Какой из этих двух Толстых, поэт или моралист, завоевал большую популярность в Европе, было бы не легко определить. Несомненно во всяком случае, что сквозь снисходительную усмешку буржуазной публики над гениальной наивностью яснополянского старца проглядывает чувство своеобразного нравственного удовлетворения: знаменитый поэт, миллионер, один из «нашей среды», более того: аристократ – по нравственным побуждениям носит косоворотку, ходит в лаптях, колет дрова. Тут как бы некоторое искупление грехов целого класса, целой культуры. Это не мешает, конечно, каждому буржуазному колпаку смотреть на Толстого сверху вниз и даже слегка сомневаться в его полной вменяемости. Так, небезызвестный Макс Нордау{122}
, один из тех господ, которые философию старого честного Смайльса, приправленную цинизмом, переряжают в клоунский наряд воскресного фельетона, открыл – со своим настольным Ламброзо[154] в руке – во Льве Толстом все признаки вырождения. Для этих лавочников помешательство начинается там, где прекращается барыш.Но глядят ли на него его буржуазные почитатели подозрительно или иронически или благосклонно, он для них все равно – психологическая загадка. Если оставить в стороне пару его ничтожных учеников и пропагандистов – один из них, Меньшиков[155]
, играет теперь роль русского Гаммерштейна[156], – то придется констатировать, что в течение последних 30-ти лет своей жизни Толстой-моралист всегда стоял совершенно одиноко. Поистине трагическое положение проповедника в пустыне… Весь во власти своих земельно-консервативных симпатий, Толстой непрестанно, неустанно и победоносно обороняет свой духовный мир от угрожающих ему со всех сторон опасностей. Он раз-навсегда проводит глубокую борозду между собой и всеми видами буржуазного либерализма – и в первую голову отбрасывает прочь «общее в наше время суеверие прогресса».«Прекрасно, – восклицает он, – электрическое освещение, телефоны, выставки и все сады Аркадии со своими концертами и представлениями, и все сигары и спичечницы, и подтяжки и моторы; но пропади они пропадом – и не только они, но и железные дороги и все фабричные ситцы и сукна в мире, если для их производства нужно, чтобы 99/100 людей были в рабстве и тысячами погибали на фабриках, нужных для производства этих предметов».
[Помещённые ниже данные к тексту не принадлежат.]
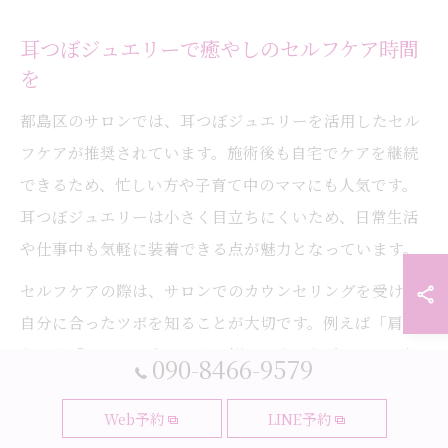
耳つぼジュエリーで癒やしのセルフケア時間
を
都島区のサロンでは、耳つぼジュエリーを活用したセル
フケアが推奨されています。施術後も自宅でケアを継続
できるため、忙しい方や子育て中のママにも人気です。
耳つぼジュエリーは小さく目立ちにくいため、日常生活
や仕事中も気軽に装着できる点が魅力となっています。
セルフケアの際は、サロンでのカウンセリングを受けて
自分に合ったツボを知ることが大切です。例えば「肩こ
り」や「ストレス食い」など悩みに応じたポイントを押
090-8466-9579
さえることで、より高い効果が期待できます。正しい装
着とケア方法についてスタッフからアドバイスを受ける
Web予約
LINE予約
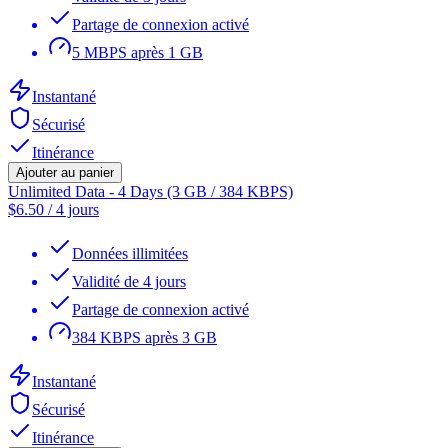
Partage de connexion activé
5 MBPS après 1 GB
Instantané
Sécurisé
Itinérance
Ajouter au panier
Unlimited Data - 4 Days (3 GB / 384 KBPS)
$
6.50
/
4 jours
Données illimitées
Validité de 4 jours
Partage de connexion activé
384 KBPS après 3 GB
Instantané
Sécurisé
Itinérance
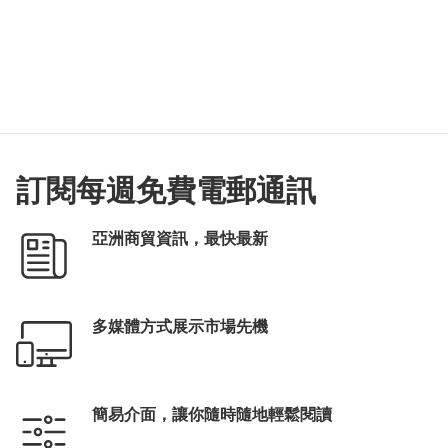
訂閱每週免費電郵通訊
亞洲商貿資訊，最快最新
多媒體方式展示市場先機
簡易介面，讓你隨時隨地輕鬆閱讀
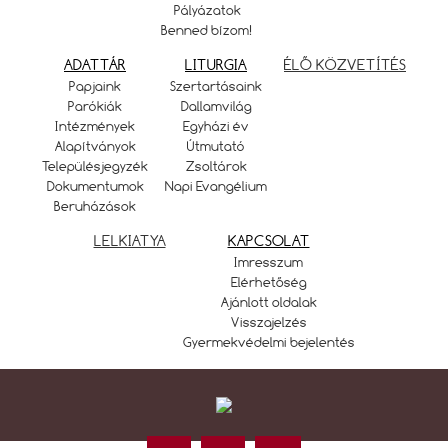
Pályázatok
Benned bízom!
ADATTÁR
LITURGIA
ÉLŐ KÖZVETÍTÉS
Papjaink
Szertartásaink
Parókiák
Dallamvilág
Intézmények
Egyházi év
Alapítványok
Útmutató
Településjegyzék
Zsoltárok
Dokumentumok
Napi Evangélium
Beruházások
LELKIATYA
KAPCSOLAT
Imresszum
Elérhetőség
Ajánlott oldalak
Visszajelzés
Gyermekvédelmi bejelentés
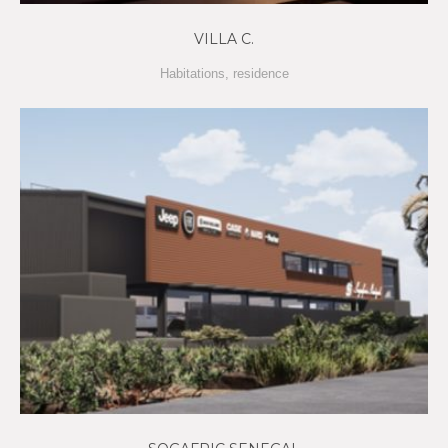
VILLA C.
Habitations
,
residence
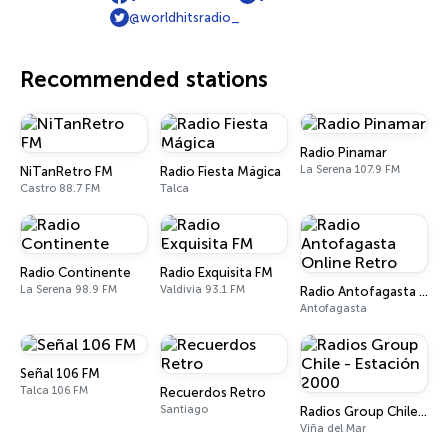
@worldhitsradio_
Recommended stations
Radio Pinamar
La Serena 107.9 FM
NiTanRetro FM
Radio Fiesta Mágica
Castro 88.7 FM
Talca
Radio Continente
Radio Exquisita FM
La Serena 98.9 FM
Valdivia 93.1 FM
Radio Antofagasta Online Retro
Antofagasta
Señal 106 FM
Talca 106 FM
Recuerdos Retro
Santiago
Radios Group Chile - Estación 2000
Viña del Mar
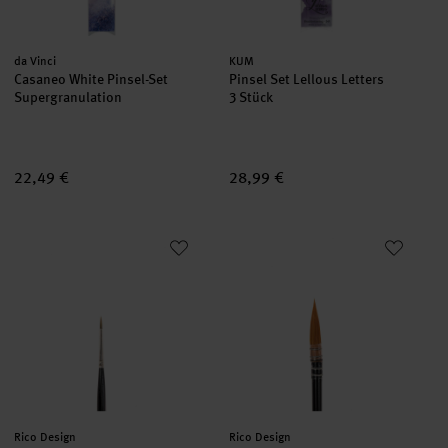
Hersteller:
Hersteller:
da Vinci
KUM
Casaneo White Pinsel-Set
Pinsel Set Lellous Letters
Supergranulation
3 Stück
22,49 €
28,99 €
Fine Art Aquarell Mix Ergonomic rund
Fine Art Aquarell Synthetic rund
Hersteller:
Hersteller:
Rico Design
Rico Design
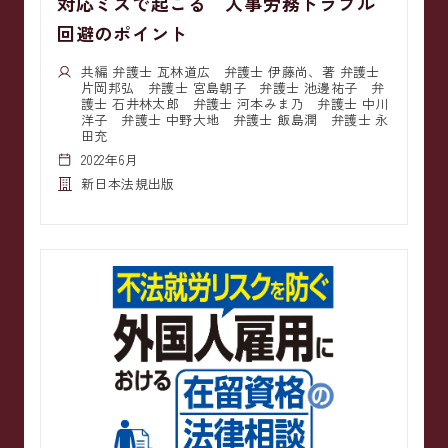
対応ミスで起こる 人事労務トラブル
回避のポイント
共編 弁護士 瓦林道広 弁護士 伊藤尚、著 弁護士
片岡邦弘 弁護士 宮島朝子 弁護士 池邊祐子 弁
護士 石井林太郎 弁護士 河本みま乃 弁護士 中川
洋子 弁護士 中野大地 弁護士 飯島潤 弁護士 永
田充
2022年6月
新日本法規出版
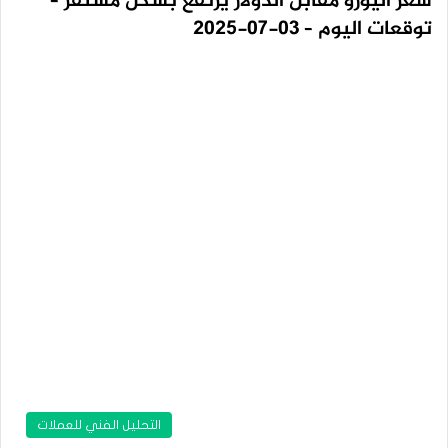
سعر اليورو مقابل الدولار يرتفع بشكل مستقر –
توقعات اليوم – 03-07-2025
التحليل الفني للعملات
Разделение труда обогащает нас и украшает жизнь нашу? Но оно калечит живую душу человеческую. Да сгинет разделение труда! Искусство? Но истинное искусство должно соединять всех людей в идее бога, а не разъединять их. Наше же искусство служит только избранным, оно разобщает людей, и потому в нем ложь. Толстой мужественно отвергает «ложное» искусство – Шекспира, Гете, себя самого, Вагнера[157]
, Беклина.Он сбрасывает с себя материальные заботы о хозяйстве, об обогащении и наряжается в крестьянское платье, как бы совершая символический обряд отречения от культуры. Но что скрывается за этим символом? Что противопоставляется в нем «лжи», т.-е. историческому процессу?
Общественную философию Толстого мы могли бы на основании его произведений представить – с некоторым насилием над собою – в виде следующих «программных» тезисов:
1. Не какие-либо железные социологические законы производят рабство людей, а узаконения.
2. Рабство нашего времени происходит от трех узаконений: о земле, о податях и о собственности.
3. Не только русское, но всякое правительство является учреждением для совершения посредством насилия безнаказанно самых ужасных преступлений.
4. Истинное социальное улучшение достигается только религиозно-нравственным совершенствованием отдельных личностей.
5. «Для того чтобы избавиться от правительств, надо не бороться с ними внешними средствами, а надо только не участвовать в них и не поддерживать их». Именно: а) не принимать на себя звания ни солдата, ни фельдмаршала, ни министра, ни старосты, ни присяжного, ни члена парламента; б) не давать добровольно правительствам податей, ни прямых, ни косвенных; в) не пользоваться правительственными учреждениями, а также деньгами государства ни в виде жалованья, ни в виде пенсий; г) не ограждать своей собственности мерами государственного насилия.